# Deploy OpenChatKit Model with high performance on SageMaker 

In this notebook, we deploy the open source [GPT-NeoXT-Chat-Base-20B](https://huggingface.co/togethercomputer/GPT-NeoXT-Chat-Base-20B?text=As+part+of+OpenChatKit+%28codebase+available+here%29%2C+GPT-NeoXT-Chat-Base-20B+is+a+20B+parameter+language+model%2C+fine-tuned+from+EleutherAI%E2%80%99s+GPT-NeoX+with+over+40+million+instructions+on+100%25+carbon+negative+compute) (OpenChatKit) model across GPUs on a ml.g5.24xlarge instance. 

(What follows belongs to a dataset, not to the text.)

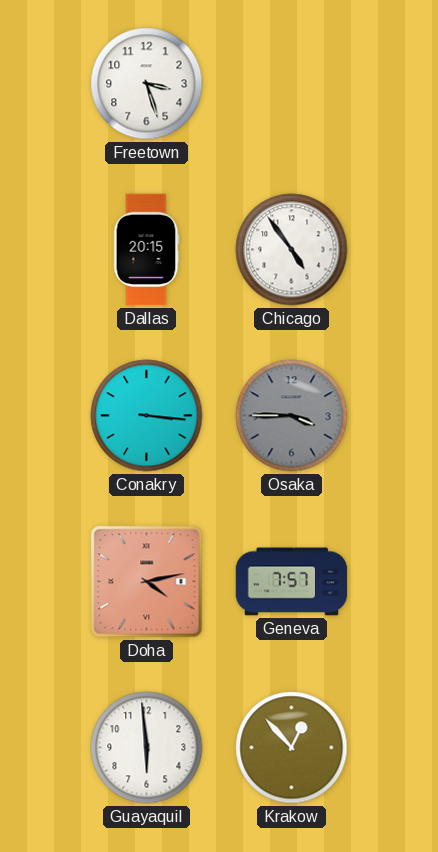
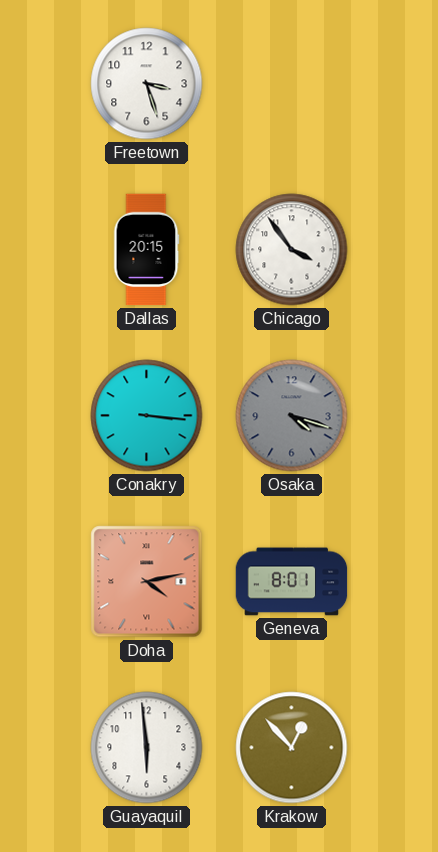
Chicago: 4:54 -> 3:54
Osaka: 3:45 -> 4:18
Geneva: 7:57 -> 8:01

OpenChatKit provides a powerful, open-source base to create both specialized and general purpose chatbots for various applications. The kit includes an instruction-tuned 20 billion parameter language model, a 6 billion parameter moderation model, and an extensible retrieval system for including up-to-date responses from custom repositories. It was trained on the OIG-43M training dataset, which was a collaboration between Together, LAION, and Ontocord.ai. Much more than a model release, this is the beginning of an open source project. We are releasing a set of tools and processes for ongoing improvement with community contributions. You can read more information on OpenChatKit [here](https://github.com/togethercomputer/OpenChatKit)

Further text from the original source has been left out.